What I do want to talk about is one paper at the end of day one by Cinzia Grifoni and Clemens Gantner, on the Apocalypse of Pseudo-Methodius, a prophetic text written in Syria c. 690 and quickly translated into Greek and, from the Greek, into Latin. There has been much written on this recently, with a full translation published in 2012 by Benjamin Garstad, a good article on it by Clemens, and a chapter on it in my Apocalypse in the Early Middle Ages.
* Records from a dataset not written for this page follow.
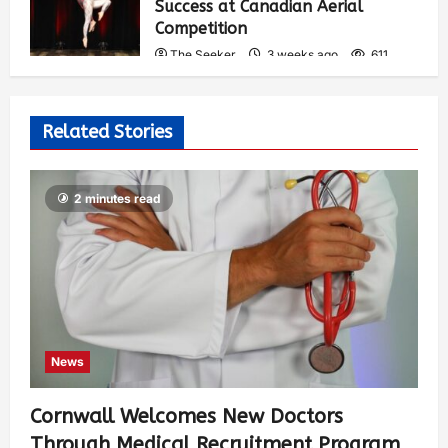
Success at Canadian Aerial
Competition
The Seeker
3 weeks ago
611
Related Stories
2 minutes read
News
Cornwall Welcomes New Doctors
Through Medical Recruitment Program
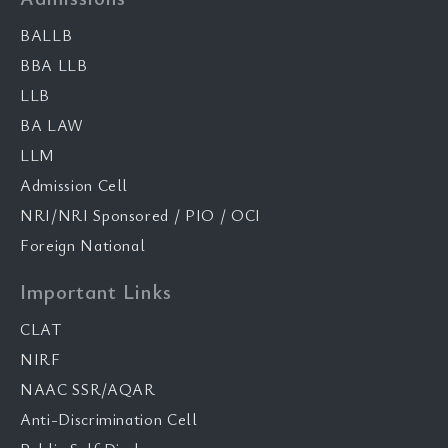
BALLB
BBA LLB
LLB
BA LAW
LLM
Admission Cell
NRI/NRI Sponsored / PIO / OCI
Foreign National
Important Links
CLAT
NIRF
NAAC SSR/AQAR
Anti-Discrimination Cell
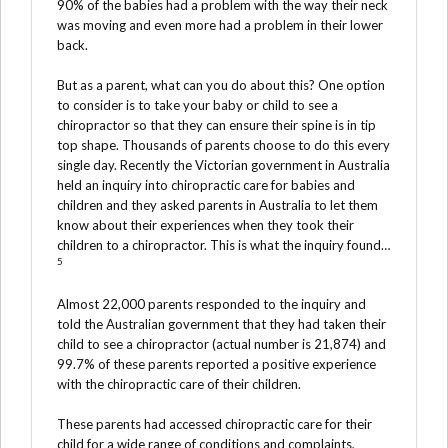
90% of the babies had a problem with the way their neck
was moving and even more had a problem in their lower
back.
But as a parent, what can you do about this? One option
to consider is to take your baby or child to see a
chiropractor so that they can ensure their spine is in tip
top shape. Thousands of parents choose to do this every
single day. Recently the Victorian government in Australia
held an inquiry into chiropractic care for babies and
children and they asked parents in Australia to let them
know about their experiences when they took their
children to a chiropractor. This is what the inquiry found…
5
Almost 22,000 parents responded to the inquiry and
told the Australian government that they had taken their
child to see a chiropractor (actual number is 21,874) and
99.7% of these parents reported a positive experience
with the chiropractic care of their children.
These parents had accessed chiropractic care for their
child for a wide range of conditions and complaints,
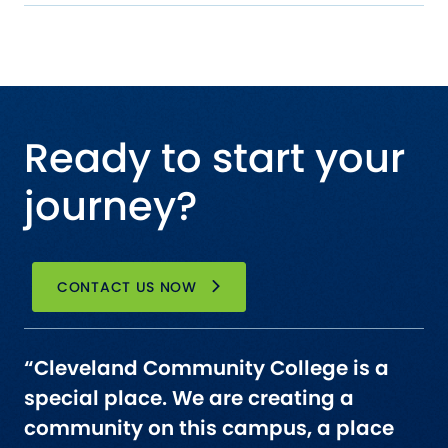
Ready to start your
journey?
CONTACT US NOW
“Cleveland Community College is a
special place. We are creating a
community on this campus, a place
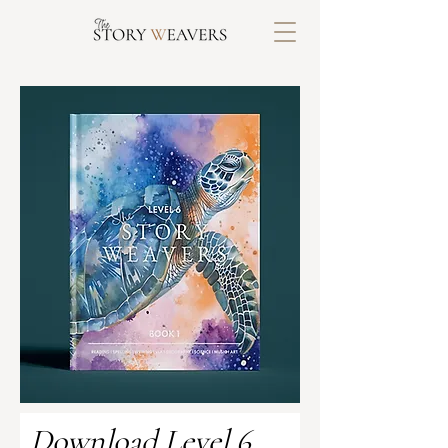
Download Level 6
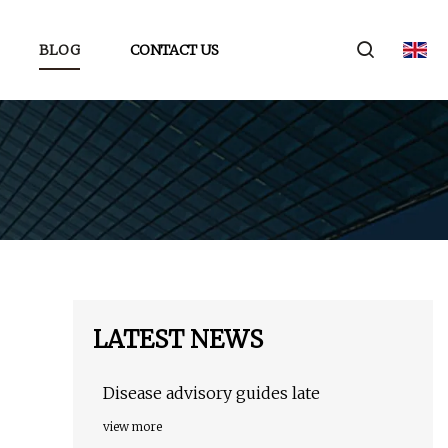
BLOG
CONTACT US
LATEST NEWS
Disease advisory guides late
view more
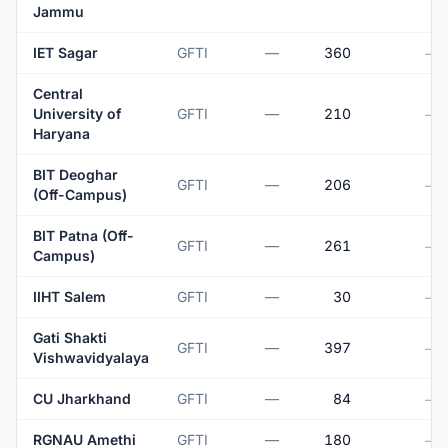
Jammu
IET Sagar
GFTI
—
360
—
Central
University of
GFTI
—
210
—
Haryana
BIT Deoghar
GFTI
—
206
—
(Off-Campus)
BIT Patna (Off-
GFTI
—
261
—
Campus)
IIHT Salem
GFTI
—
30
—
Gati Shakti
GFTI
—
397
—
Vishwavidyalaya
CU Jharkhand
GFTI
—
84
—
RGNAU Amethi
GFTI
—
180
—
The Apocalypse is unusual. It claims to be a vision by St Methodius (d. 311), which is obviously not the case because it talks in detail about the Arab conquests of the seventh century. The author criticises his Christian contemporaries for accepting life under Arab authority and speaks of hope that a ‘king of the Greeks or Romans’ will rise up ‘like a man from a drunken sleep’(!) to restore peace for a decade, before Antichrist and the hordes of Gog and Magog turn up to usher in the End of the World as horribly as possible.
The text was adapted in the West, the subject of Grifoni and Gantner’s talk. There are three versions:
- A relatively straight translation of the Greek by ‘Peter the Monk’, which amps up the language in places.
- A shorter version which cuts out a whole section on Alexander the Great imprisoning Gog and Magog behind the Caspian Gates, with added references to conquest in Spain, Gaul and Germany(!) so that the Arab conquests mirror Roman conquests.
- A different short version, which maintains the Alexander legend and tweaks the text so that ‘the Son of Perdition’ in the Last Days is more clearly ‘Antichrist’.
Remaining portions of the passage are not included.